While AMD was absorbing an expensive ATI merger, Intel struck back with a new CPU design, code-named Conroe, from its Israeli design team. Conroe was 64-bit, lower power, had higher performance, and had adopted the AMD SledgeHammer-style platform design. This new competition, along with the burdensome debt it had taken on, and the recession, put AMD in a financial bind. Intel had also been able to integrate 3D graphics into its microprocessors, negating some of the Fusion APU advantage (AMD still had superior graphics). This led to AMD selling its handheld graphics group to Qualcomm and spinning off its semiconductor manufacturing plants under a new company, called GlobalFoundries, to help raise cash and to lower R&D and operating costs. Ultimately, AMD’s decision to become a fabless semiconductor company became an asset — it was able to use multiple best-in-class foundries including GlobaFoundries — which can be seen today in AMD’s ability to use TSMC’s advanced 7-nm processor for the latest graphics and forthcoming server and PC processors.
And still, even at its lowest point, AMD was looking for ways to innovate and offer the market real competition and new ideas differentiated from Intel. The company gambled (again) on new leadership and a new CPU engineering team to find a new way to build microprocessors and graphics.

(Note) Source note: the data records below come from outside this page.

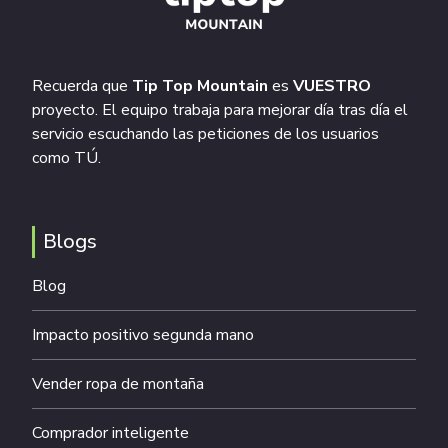
Recuerda que
Tip Top Mountain
es
VUESTRO
proyecto. El equipo trabaja para mejorar día tras día el
servicio escuchando las peticiones de los usuarios
como TÚ.
Blogs
Blog
Impacto positivo segunda mano
Vender ropa de montaña
Comprador inteligente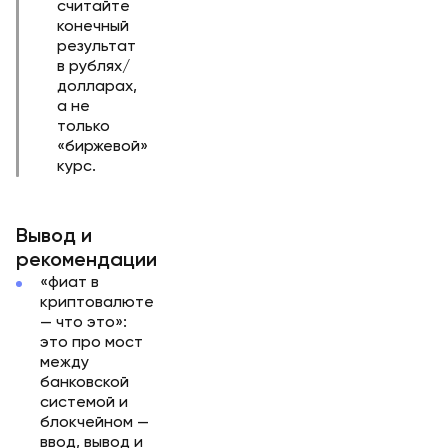
считайте
конечный
результат
в рублях/
долларах,
а не
только
«биржевой»
курс.
Вывод и
рекомендации
«фиат в
криптовалюте
— что это»:
это про мост
между
банковской
системой и
блокчейном —
ввод, вывод и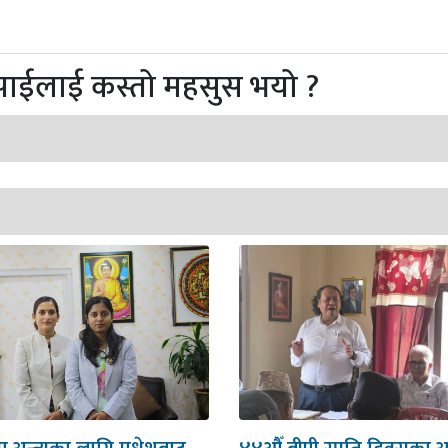
पाईलाई कस्तो महसुस भयो ?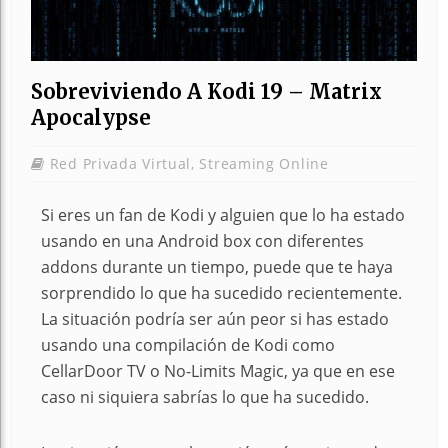
Sobreviviendo A Kodi 19 – Matrix
Apocalypse
Red Privada Virtual
,
Streaming Online
Si eres un fan de Kodi y alguien que lo ha estado
usando en una Android box con diferentes
addons durante un tiempo, puede que te haya
sorprendido lo que ha sucedido recientemente.
La situación podría ser aún peor si has estado
usando una compilación de Kodi como
CellarDoor TV o No-Limits Magic, ya que en ese
caso ni siquiera sabrías lo que ha sucedido.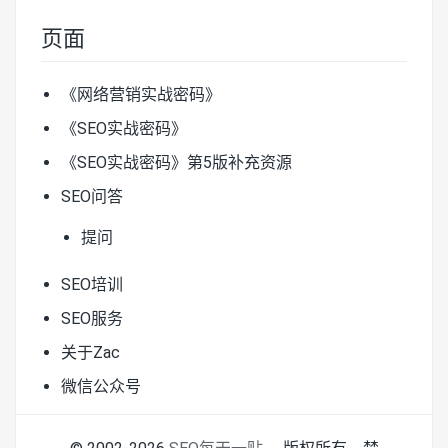
页面
《网络营销实战密码》
《SEO实战密码》
《SEO实战密码》第5版补充资源
SEO问答
提问
SEO培训
SEO服务
关于Zac
微信公众号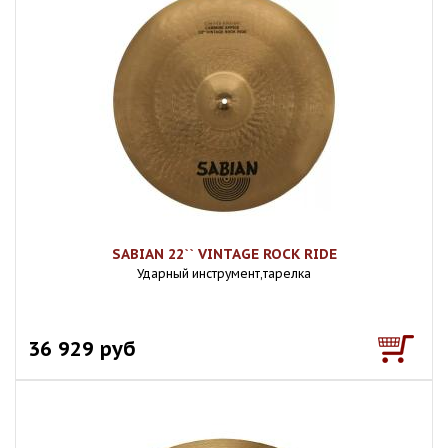
SABIAN 22`` VINTAGE ROCK RIDE
Ударный инструмент,тарелка
36 929 руб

AMD Ryzen 7 2700X Gold Edition processor with Lisa Su signature (Source: AMD)
The CPU team was overseen by a familiar face, Jim Keller, who returned to AMD from Apple to build a new CPU core called “Zen.” IBM and Freescale alumna, Lisa Su, was promoted to CEO. Apple and IBM Alumnus, Mark Papermaster, was brought in to oversee all engineering. This seasoned and patient team pulled off another AMD miracle: by starting from scratch and taking the best ideas in processor design, they produced the high-performance Ryzen PC processor and the EPYC server processor. The EPYC processor used a unique and cost-efficient approach of breaking the 32-core server processor into four 8-core chips and using rapidly maturing multi-chip packaging to put all the die in one package. Connecting the die and connecting the sockets is a scalable interconnect — branded Infinity Fabric (the successor to HyperTransport).
As a result, the AMD EPYC processor offers more cores, more PCIe lanes, and more memory per socket than Intel’s Xeon — it has rewritten the economics of server processors. Using the EPYC packaging approach, AMD has also produced the ultimate extreme workstation processor — Threadripper, today available with up to 32 cores. The Ryzen PC processor offers up to eight cores and has become a favorite processor for PC gamers and enthusiasts. With Zen, AMD is back in the performance race with Intel. Later this year, we expect AMD will be first to release a 7-nm PC processor and server processor (they already introduced 7-nm technology in the graphic with Radeon VII) and the second generation of the Zen CPU core. In 2019, AMD has a unique opportunity to push past Intel on process leadership in PCs and servers.
It shows that AMD, even after fifty years, has the perseverance and tenacity to tackle the hardest technical challenges and deliver more for its customers. It will be fascinating to see what the next fifty years brings.